The New York Times, in a front-page story titled “Trump and Allies Seeking Vast Increase of His Power,” attempted to frighten voters who might support Donald Trump. To be clear, I support neither Trump or Biden in the 2024 election. But to believe Trump has the intellectual chops to restructure the country administratively, and to reassign the role of Congress, regardless of who is in charge of Capitol Hill is total hogwash.
This is another attempt by the media, the New York Times specifically, to influence the election with misinformation and crazy speculation. Some statements in the article are outrageous. They include the following:
- Trump and his allies are planning a sweeping expansion of presidential power over the machinery of government.
- They’re going to reshape the structure of the executive branch to concentrate far greater authority in the president’s hands.
- They’re going to end the post-Watergate norm of Justice Department independence from White House political control.
- They’re going to increase the president’s authority over every part of the federal government.
- The FCC and the FTC would be under direct presidential control.
- They will abscond funds that Congress has allocated to finance independent projects.
- They will strip employment protections from thousands of career civil servants, making it easier to replace them if they are deemed to be obstacles to Trump’s agenda.
- They will scour the intelligence agencies, the state department and defense bureaucracies to remove officials that the president has vilified as the sick political class that hates our country.
I’m not really commenting on the wisdom of restructuring critical parts of the government. The fact is that Trump could not even keep anyone working for him during his first term. Just about every important individual he recruited quit. Trump has no people or leadership skills.
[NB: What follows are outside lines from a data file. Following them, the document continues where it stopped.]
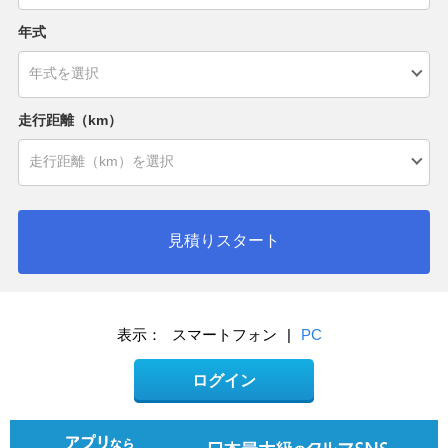
年式
走行距離（km）
見積りスタート
表示：
スマートフォン
|
PC
ログイン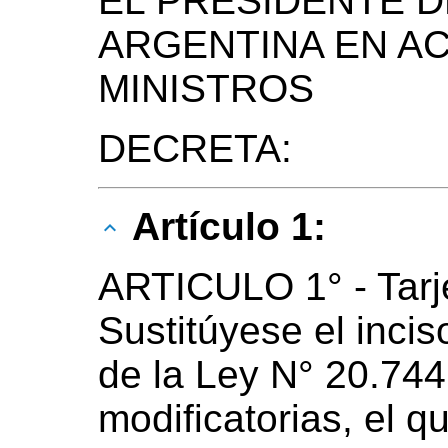
EL PRESIDENTE D
ARGENTINA EN A
MINISTROS
DECRETA:
Artículo 1:
ARTICULO 1° - Tarje
Sustitúyese el inciso
de la Ley N° 20.744 
modificatorias, el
The initiatives in this article are so far out of bounds I can’t believe the Times published the article. So many of the proposals by Trump’s people are flat out unconstitutional. Congress is not going to allow the president to interfere in its budgetary process. Only the veto would be available to the president. The justice system will never allow Trump to approve or inspire actions against his political opponents. The legislature and judicial branches of our government would go bonkers if any president attempted such a restructuring.
And finally, once again, Trump is not capable of intellectually doing so much harm to our government. We may as well start the impeachment process right now, except Republicans will vote with Democrats to throw the man out of office this time around.